Ah! Those Dumb, Cheesy 80s Shows. . .

Sadly, even the naive cheesiness of most 80s TV shows is revealed today as simple “dumbitudinousness.”

McGyvver’s ingenious “inventions” are just as unworkable and stupid today as they were then. For me, McGyver was always moderately enjoyable as an exercise of my “suspension of disbelief muscle.” Things really, really do NOT work “that” way (whatever way most of his improvisational devices were supposed to work). . . *heh*

Star Trek TNG is still as dumb as it was then, though it lacks even the appeal of any serious cheesiness.

Etc.

The one 80s show that holds up even today is The Greatest American Hero. It’s just as dumb and cheesy today as it was then. Culp at least gave it a wee bit of (cheesy, of course) campiness. Oh, and it did have the picturesque (though lackluster acting of) Connie Selleca. There’s that. G-rated pinup girl for The Greatest American Hero.

But. . . there’s not much else that I find appealing about 80s shows today. In that, they share my evaluation of almost all contemporary TV shows: Stupid, without even the appeal of mockable cheesiness.

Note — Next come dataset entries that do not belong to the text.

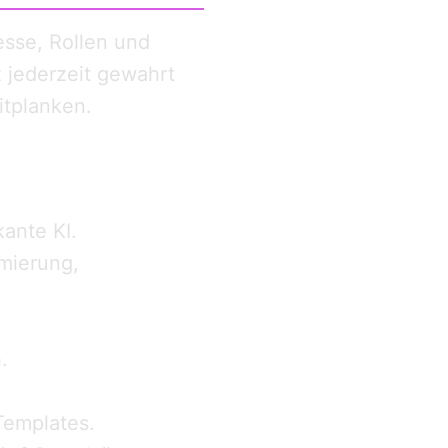
esse, Rollen und
z jederzeit gewahrt
itplanken.
kante KI.
mierung,
.
Templates.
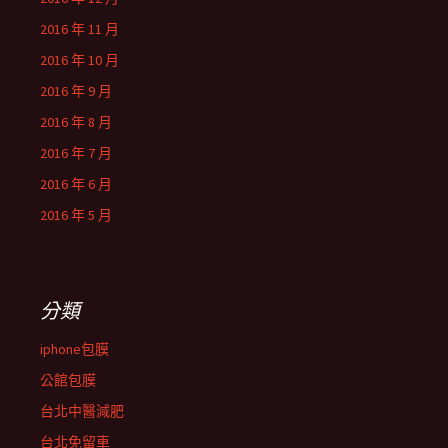
2016 年 11 月
2016 年 10 月
2016 年 9 月
2016 年 8 月
2016 年 7 月
2016 年 6 月
2016 年 5 月
分類
iphone包膜
公館包膜
台北中醫減肥
台北免留車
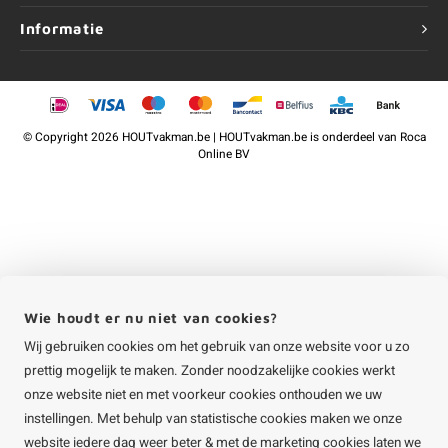
Informatie
©
Copyright
2026 HOUTvakman.be | HOUTvakman.be is onderdeel van
Roca
Online BV
Wie houdt er nu niet van cookies?
Wij gebruiken cookies om het gebruik van onze website voor u zo
prettig mogelijk te maken. Zonder noodzakelijke cookies werkt
onze website niet en met voorkeur cookies onthouden we uw
instellingen. Met behulp van statistische cookies maken we onze
website iedere dag weer beter & met de marketing cookies laten we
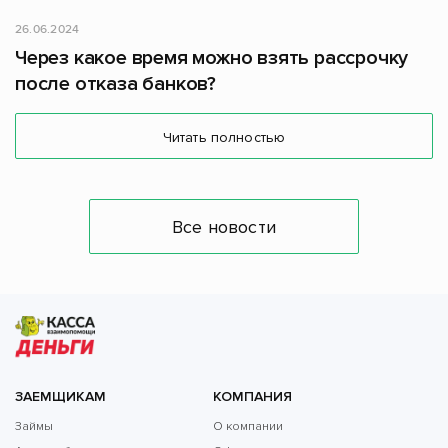
26.06.2024
Через какое время можно взять рассрочку
после отказа банков?
Читать полностью
Все новости
ЗАЕМЩИКАМ
КОМПАНИЯ
Займы
О компании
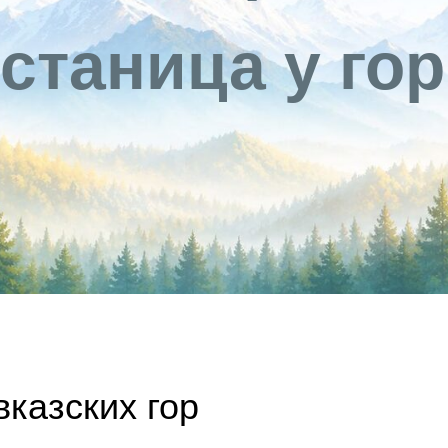
станица у гор
казских гор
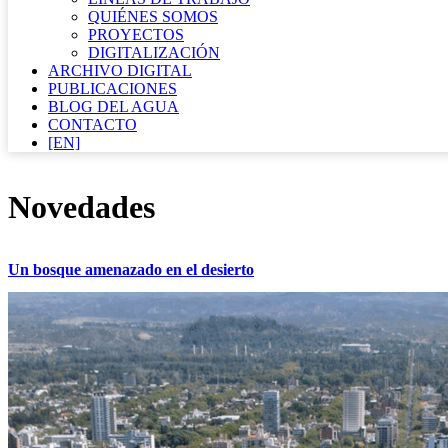
QUIÉNES SOMOS
PROYECTOS
DIGITALIZACIÓN
ARCHIVO DIGITAL
PUBLICACIONES
BLOG DEL AGUA
CONTACTO
[EN]
Novedades
Un bosque amenazado en el desierto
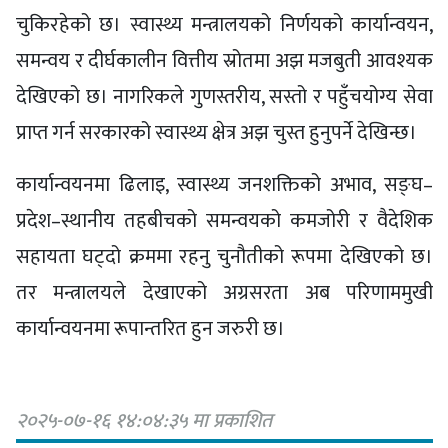
चुकिरहेको छ। स्वास्थ्य मन्त्रालयको निर्णयको कार्यान्वयन,
समन्वय र दीर्घकालीन वित्तीय स्रोतमा अझ मजबुती आवश्यक
देखिएको छ। नागरिकले गुणस्तरीय, सस्तो र पहुँचयोग्य सेवा
प्राप्त गर्न सरकारको स्वास्थ्य क्षेत्र अझ चुस्त हुनुपर्ने देखिन्छ।
कार्यान्वयनमा ढिलाइ, स्वास्थ्य जनशक्तिको अभाव, सङ्घ–
प्रदेश–स्थानीय तहबीचको समन्वयको कमजोरी र वैदेशिक
सहायता घट्दो क्रममा रहनु चुनौतीको रूपमा देखिएको छ।
तर मन्त्रालयले देखाएको अग्रसरता अब परिणाममुखी
कार्यान्वयनमा रूपान्तरित हुन जरुरी छ।
२०२५-०७-१६ १४:०४:३५ मा प्रकाशित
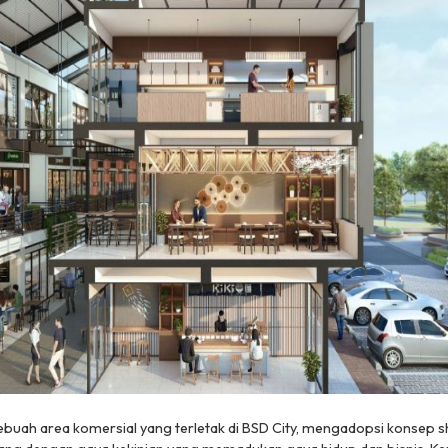
sebuah area komersial yang terletak di BSD City, mengadopsi konsep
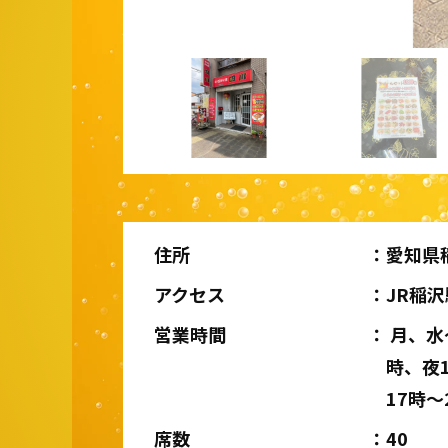
住所
愛知県稲
アクセス
JR稲
営業時間
月、水
時、夜
17時〜
席数
40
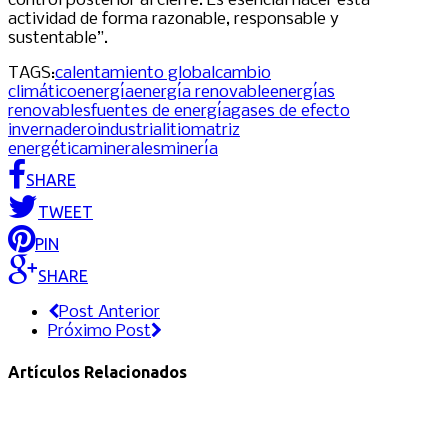
control posterior al cierre. Es esencial hacer esta
actividad de forma razonable, responsable y
sustentable”.
TAGS:
calentamiento global
cambio
climático
energía
energía renovable
energías
renovables
fuentes de energía
gases de efecto
invernadero
industria
litio
matriz
energética
minerales
minería
SHARE
TWEET
PIN
SHARE
Post Anterior
Próximo Post
Artículos Relacionados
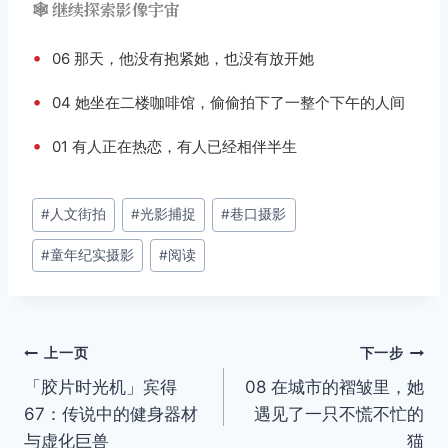
🕸️ 继续探索影像宇宙
•
06 那天，他没有抱紧她，也没有放开她
•
04 她坐在二楼咖啡馆，偷偷拍下了一整个下午的人间
•
01 有人正在热恋，有人已经相伴半生
文
#
人文街拍
#
光影捕捉
#
巷口摄影
章
#
童年纪实摄影
#
阅读
标
签：
文
上一页
下一步
「胶片时光机」宾得
08 在城市的褶皱里，她
章
67：传说中的健身器材
遇见了一只不慌不忙的
导
与虚化巨兽
猫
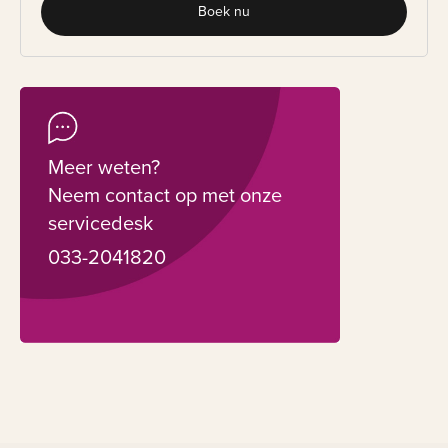
Boek nu
Meer weten?
Neem contact op met onze
servicedesk
033-2041820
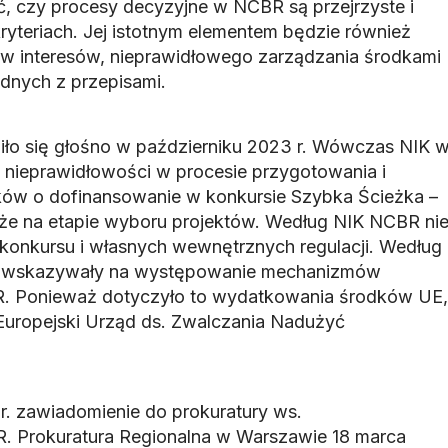
ć, czy procesy decyzyjne w NCBR są przejrzyste i
ryteriach. Jej istotnym elementem będzie również
któw interesów, nieprawidłowego zarządzania środkami
odnych z przepisami.
ło się głośno w październiku 2023 r. Wówczas NIK 
ne nieprawidłowości w procesie przygotowania i
ków o dofinansowanie w konkursie Szybka Ścieżka –
że na etapie wyboru projektów. Według NIK NCBR ni
 konkursu i własnych wewnętrznych regulacji. Według
ci wskazywały na występowanie mechanizmów
. Ponieważ dotyczyło to wydatkowania środków UE,
 Europejski Urząd ds. Zwalczania Nadużyć
 r. zawiadomienie do prokuratury ws.
. Prokuratura Regionalna w Warszawie 18 marca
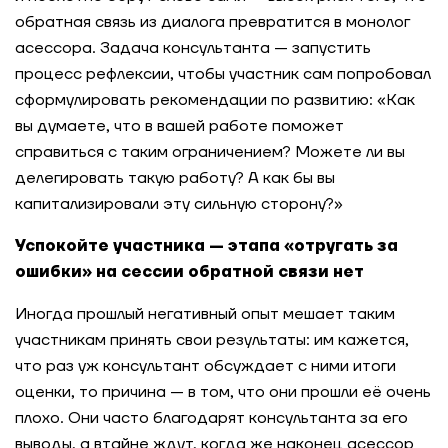
обратная связь из диалога превратится в монолог
асессора.
Задача консультанта — запустить
процесс рефлексии, чтобы участник сам попробовал
сформулировать рекомендации по развитию: «Как
вы думаете, что в вашей работе поможет
справиться с таким ограничением? Можете ли вы
делегировать такую работу? А как бы вы
капитализировали эту сильную сторону?»
Успокойте участника — этапа «отругать за
ошибки» на сессии обратной связи нет
Иногда прошлый негативный опыт мешает таким
участникам принять свои результаты: им кажется,
что раз уж консультант обсуждает с ними итоги
оценки, то причина — в том, что они прошли её очень
плохо. Они часто благодарят консультанта за его
выводы, а втайне ждут, когда же наконец асессор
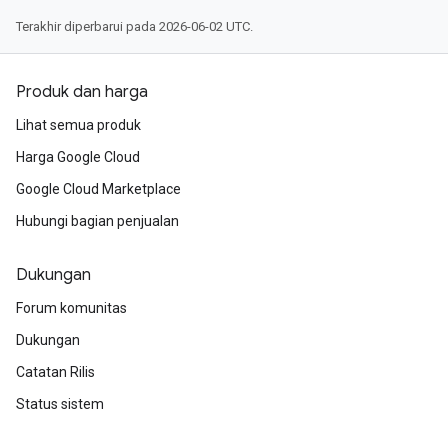
Terakhir diperbarui pada 2026-06-02 UTC.
Produk dan harga
Lihat semua produk
Harga Google Cloud
Google Cloud Marketplace
Hubungi bagian penjualan
Dukungan
Forum komunitas
Dukungan
Catatan Rilis
Status sistem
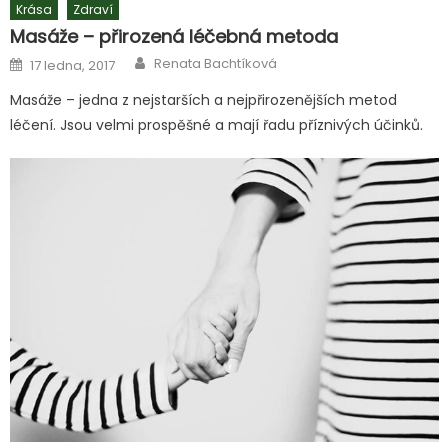
Krása
Zdraví
Masáže – přirozená léčebná metoda
Author
Posted
Renata Bachtíková
17 ledna, 2017
on
Masáže – jedna z nejstarších a nejpřirozenějších metod
léčení. Jsou velmi prospěšné a mají řadu příznivých účinků.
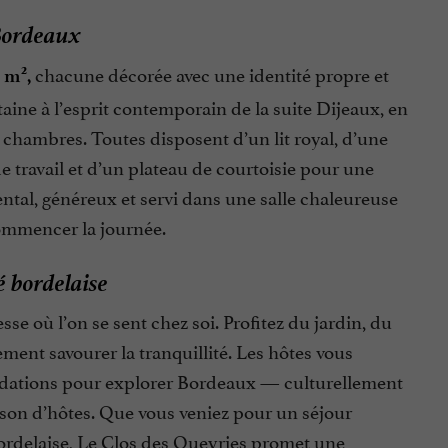
 Bordeaux
chacune décorée avec une identité propre et
2
8 m
,
aine à l’esprit contemporain de la suite Dijeaux, en
s chambres. Toutes disposent d’un lit royal, d’une
 de travail et d’un plateau de courtoisie pour une
ntal, généreux et servi dans une salle chaleureuse
commencer la journée.
é bordelaise
e où l’on se sent chez soi. Profitez du jardin, du
ent savourer la tranquillité. Les hôtes vous
mandations pour explorer Bordeaux — culturellement
ison d’hôtes. Que vous veniez pour un séjour
ordelaise, Le Clos des Queyries promet une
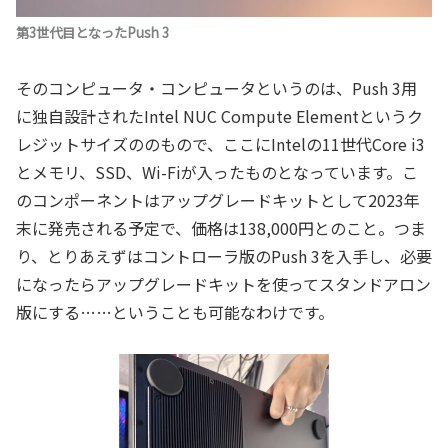
第3世代目となったPush 3
そのコンピュータ・コンピュータというのは、Push 3用
に独自設計されたIntel NUC Compute Elementというク
レジットサイズののもので、ここにIntelの11世代Core i3
とメモリ、SSD、Wi-Fiが入ったものとなっています。こ
のコンポーネントはアップグレードキットとして2023年
末に発売される予定で、価格は138,000円とのこと。つま
り、とりあえずはコントローラ版のPush 3を入手し、必要
になったらアップグレードキットを使ってスタンドアロン
版にする……ということも可能なわけです。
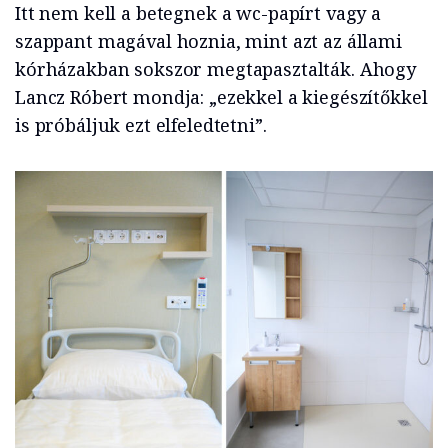
Itt nem kell a betegnek a wc-papírt vagy a
szappant magával hoznia, mint azt az állami
kórházakban sokszor megtapasztalták. Ahogy
Lancz Róbert mondja: „ezekkel a kiegészítőkkel
is próbáljuk ezt elfeledtetni”.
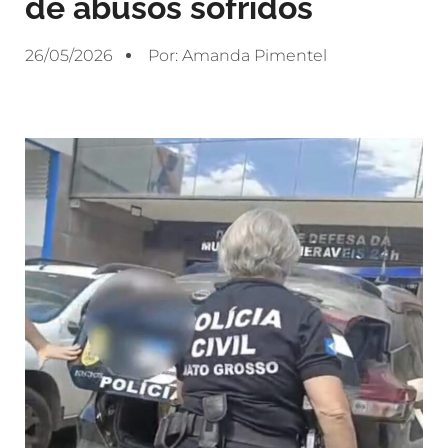
de abusos sofridos
26/05/2026
Por:
Amanda Pimentel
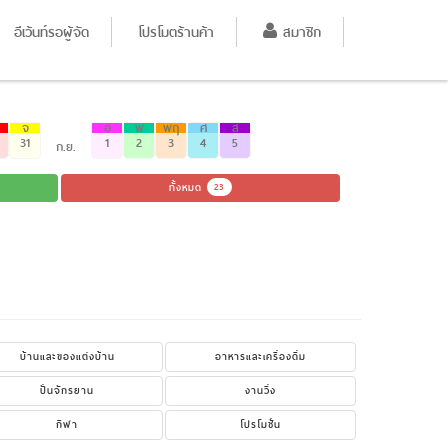
อีเว้นท์รอผู้จัด
โปรโมตร้านค้า
สมาชิก
จ
อ
พ
พฤ
ศ
ส
31
1
2
3
4
5
ก.ย.
ทั้งหมด
23
บ้านและของแต่งบ้าน
อาหารและเครื่องดื่ม
ปั่นจักรยาน
งานวิ่ง
กีฬา
โปรโมชั่น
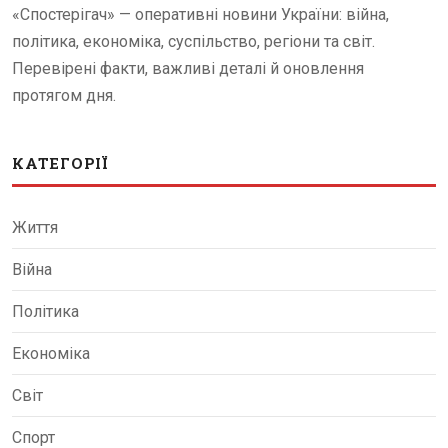
«Спостерігач» — оперативні новини України: війна,
політика, економіка, суспільство, регіони та світ.
Перевірені факти, важливі деталі й оновлення
протягом дня.
КАТЕГОРІЇ
Життя
Війна
Політика
Економіка
Світ
Спорт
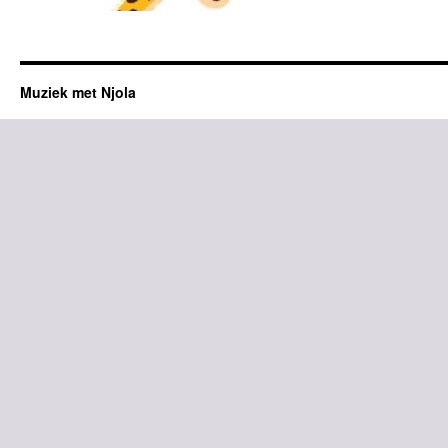
Muziek met Njola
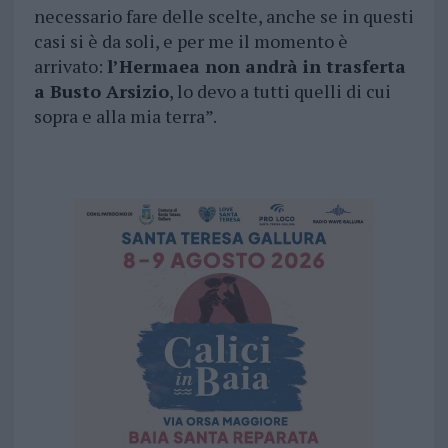
necessario fare delle scelte, anche se in questi
casi si è da soli, e per me il momento è
arrivato:
l’Hermaea non andrà in trasferta
a Busto Arsizio
, lo devo a tutti quelli di cui
sopra e alla mia terra”.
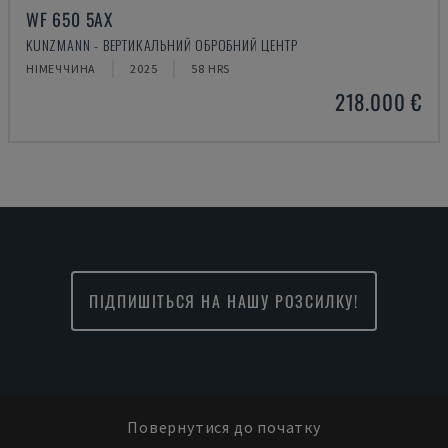
WF 650 5AX
KUNZMANN - ВЕРТИКАЛЬНИЙ ОБРОБНИЙ ЦЕНТР
НІМЕЧЧИНА
2025
58 HRS
218.000 €
ПІДПИШІТЬСЯ НА НАШУ РОЗСИЛКУ!
Повернутися до початку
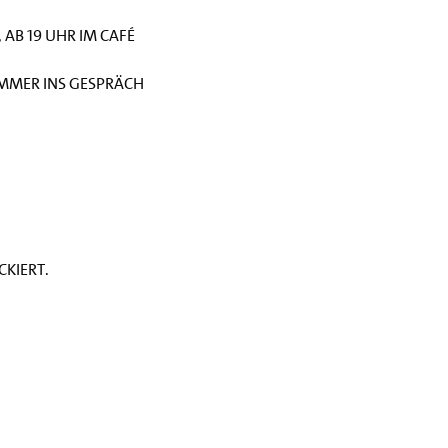
ab 19 Uhr im Café 
mmer ins Gespräch 
kiert.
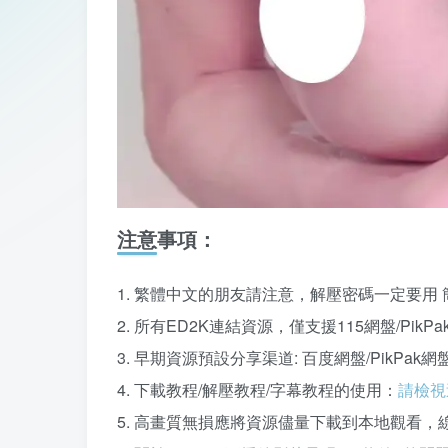
注意事項：
1. 繁體中文的朋友請注意，解壓密碼一定要用 
2. 所有ED2K連結資源，僅支援115網盤/Pi
3. 早期資源預設分享渠道: 百度網盤/PikPa
4. 下載教程/解壓教程/字幕教程的使用：
請檢視
5. 高畫質無損應將資源儘量下載到本地觀看，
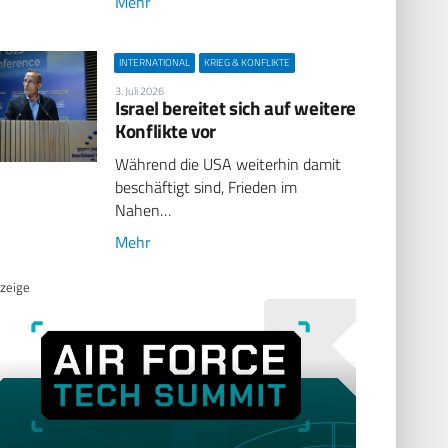
Mehr
INTERNATIONAL
KRIEG & KONFLIKTE
3. Juli 2026
Israel bereitet sich auf weitere
Konflikte vor
Während die USA weiterhin damit
beschäftigt sind, Frieden im
Nahen…
Mehr
zeige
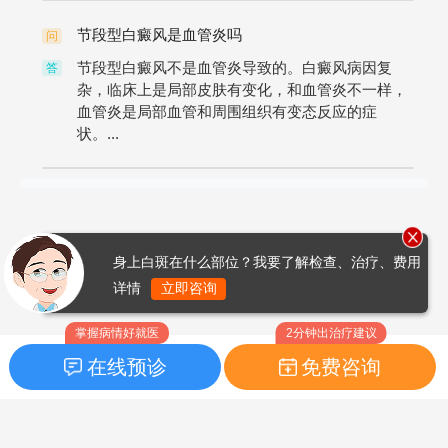
节段型白癜风是血管炎吗
问
节段型白癜风不是血管炎导致的。白癜风病因复
答
杂，临床上是局部皮肤有变化，和血管炎不一样，
血管炎是局部血管和周围组织有变态反应的症
状。...
身上白斑在什么部位？我要了解检查、治疗、费用
详情
立即咨询
掌握病情好就医
2分钟出治疗建议
在线预诊
免费咨询
首页
|
药品指南
|
FAQ问题
Copyright © 2026
白癜风之家网
版权所有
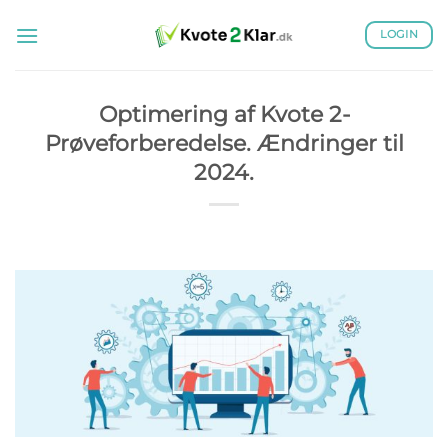
Fortsæt
til
LOGIN
indhold
Optimering af Kvote 2-
Prøveforberedelse. Ændringer til
2024.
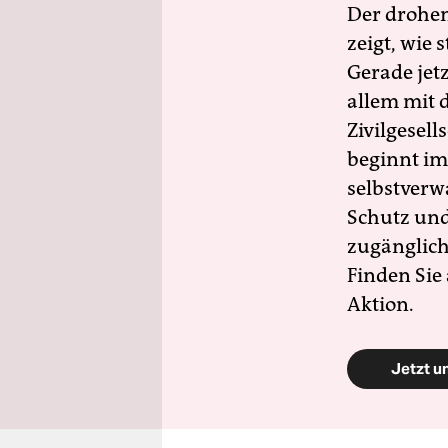
Der drohe
zeigt, wie
Gerade jet
allem mit d
Zivilgesell
beginnt im
selbstverw
Schutz und 
zugänglich
Finden Sie
Aktion.
Jetzt u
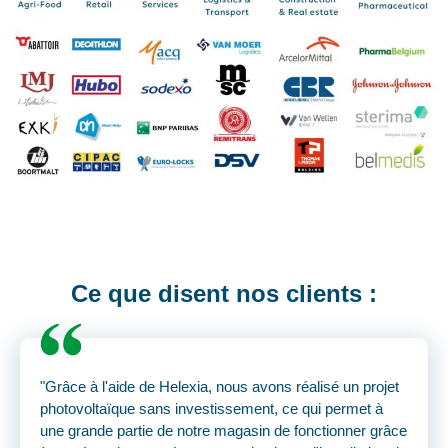
Ce que disent nos clients :
"Grâce à l'aide de Helexia, nous avons réalisé un projet
photovoltaïque sans investissement, ce qui permet à
une grande partie de notre magasin de fonctionner grâce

Too bad the Rockford Files stopped in 1980. If it had not, I’d have an 80s show to watch for something other than mockable stupidity or cheesiness.

Maybe I should only watch movies on our TV. Oh, wait. Stupid movies, too.

Oh, well. Perhaps I’m not meant to own a TV? No, wait. There are still good movies to watch, just not many made nowadays. Some Bruce Campbell “B” (or “C”) movies for camp. Archived copies of “Matilda,” “Johnny English,” etc. IOW, real classics. *heh*

What?!? When Does THAT Happen?

Feeling a wee bit ambivalent. Disconcerted but thankful. Ins paid a larger percentage of ER bill for my Wonder Woman’s broken arm) than it promised to pay (on policy). How often does that happen?

(*scratches head and says to self* Don’t rock the boat, bubba.)